YOUR OBJECTIVE >> Filter the records for "Proje" and keep each line that has it.

RECORDS SUPPLIED START

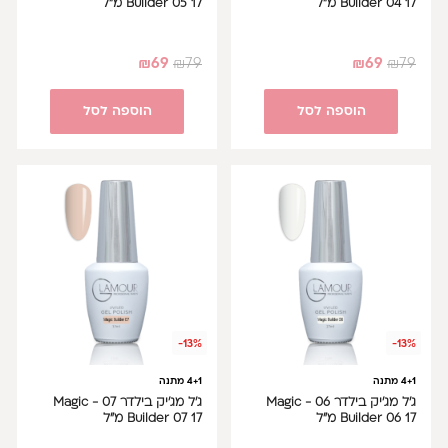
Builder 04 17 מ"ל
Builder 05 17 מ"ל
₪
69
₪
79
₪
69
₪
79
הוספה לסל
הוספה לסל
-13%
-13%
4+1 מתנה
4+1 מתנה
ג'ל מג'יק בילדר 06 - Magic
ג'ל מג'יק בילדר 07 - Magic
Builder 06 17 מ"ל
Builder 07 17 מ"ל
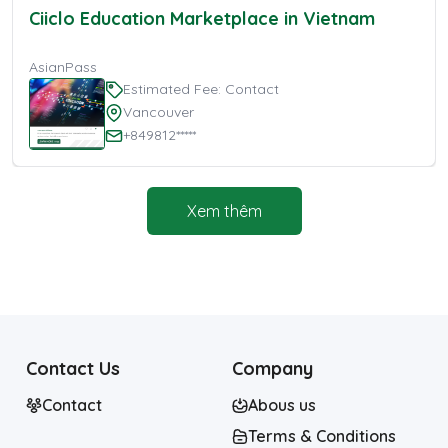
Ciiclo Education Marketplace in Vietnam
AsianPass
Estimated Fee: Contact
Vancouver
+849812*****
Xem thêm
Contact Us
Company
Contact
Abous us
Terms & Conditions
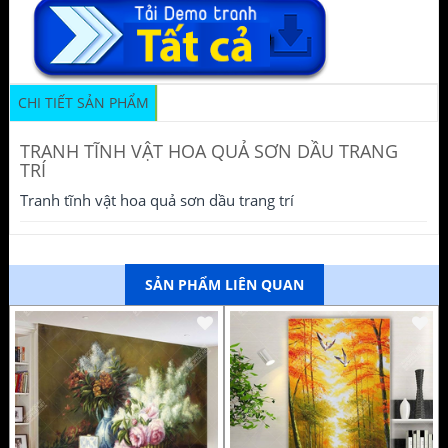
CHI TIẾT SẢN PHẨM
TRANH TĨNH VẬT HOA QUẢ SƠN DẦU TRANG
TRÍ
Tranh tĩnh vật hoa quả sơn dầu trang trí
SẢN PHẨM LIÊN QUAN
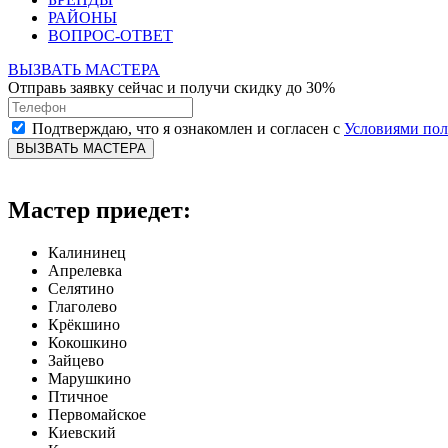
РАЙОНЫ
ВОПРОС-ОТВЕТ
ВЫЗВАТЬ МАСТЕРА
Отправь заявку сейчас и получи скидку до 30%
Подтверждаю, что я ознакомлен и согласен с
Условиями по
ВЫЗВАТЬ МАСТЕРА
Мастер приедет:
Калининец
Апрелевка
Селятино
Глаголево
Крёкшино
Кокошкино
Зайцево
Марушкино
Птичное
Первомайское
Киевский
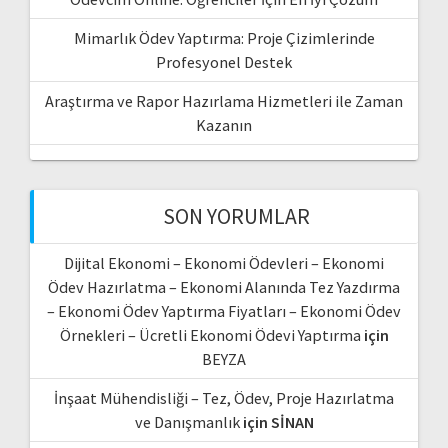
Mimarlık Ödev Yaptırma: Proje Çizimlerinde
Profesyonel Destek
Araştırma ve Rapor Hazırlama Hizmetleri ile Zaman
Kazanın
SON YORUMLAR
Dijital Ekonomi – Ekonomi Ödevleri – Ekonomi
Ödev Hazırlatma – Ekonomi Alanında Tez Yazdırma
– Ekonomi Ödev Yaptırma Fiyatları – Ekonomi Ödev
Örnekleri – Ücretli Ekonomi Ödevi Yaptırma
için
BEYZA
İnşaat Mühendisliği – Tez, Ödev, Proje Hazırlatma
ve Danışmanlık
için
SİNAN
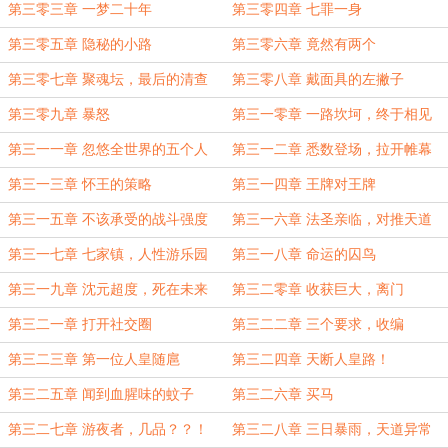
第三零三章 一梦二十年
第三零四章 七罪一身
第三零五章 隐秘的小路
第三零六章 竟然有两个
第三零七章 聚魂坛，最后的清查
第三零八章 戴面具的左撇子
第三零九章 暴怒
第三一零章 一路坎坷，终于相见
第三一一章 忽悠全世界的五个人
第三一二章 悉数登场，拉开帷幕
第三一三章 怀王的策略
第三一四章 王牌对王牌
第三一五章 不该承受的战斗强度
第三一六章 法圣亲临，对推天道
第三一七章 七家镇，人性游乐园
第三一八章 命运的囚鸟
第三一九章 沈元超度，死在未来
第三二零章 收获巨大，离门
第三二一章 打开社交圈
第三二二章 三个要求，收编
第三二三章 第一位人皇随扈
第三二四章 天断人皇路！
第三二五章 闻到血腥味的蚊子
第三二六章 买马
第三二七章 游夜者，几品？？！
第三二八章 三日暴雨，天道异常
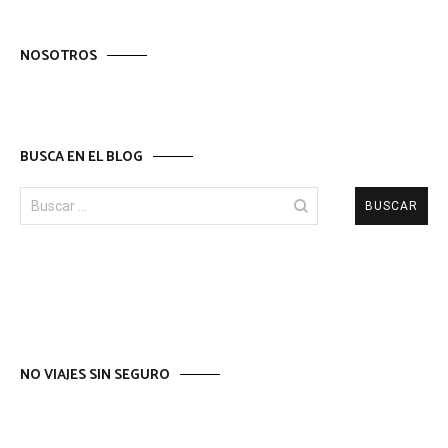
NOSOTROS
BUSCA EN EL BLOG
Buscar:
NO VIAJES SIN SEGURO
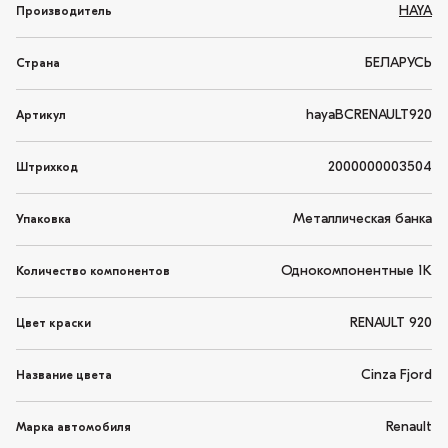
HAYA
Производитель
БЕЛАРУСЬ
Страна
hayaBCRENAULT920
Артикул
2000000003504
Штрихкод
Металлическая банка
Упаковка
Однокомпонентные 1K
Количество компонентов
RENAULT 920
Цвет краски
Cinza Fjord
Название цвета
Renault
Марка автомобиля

RECORDS SUPPLIED END

RESULT OF THIS TASK >>
Mimarlık Ödev Yaptırma: Proje Çizimlerinde
İnşaat Mühendisliği – Tez, Ödev, Proje Hazırlatma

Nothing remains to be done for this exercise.